PROMPT — Can you print the data exactly and leave out each image?

Page-level text extractions
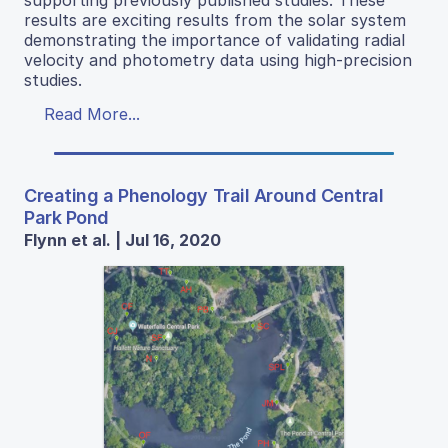
supporting previously published studies. These
results are exciting results from the solar system
demonstrating the importance of validating radial
velocity and photometry data using high-precision
studies.
Read More...
Creating a Phenology Trail Around Central
Park Pond
Flynn et al. | Jul 16, 2020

WORKED SOLUTION —
supporting previously published studies. These
results are exciting results from the solar system
demonstrating the importance of validating radial
velocity and photometry data using high-precision
studies.
Read More...
Creating a Phenology Trail Around Central
Park Pond
Flynn et al. | Jul 16, 2020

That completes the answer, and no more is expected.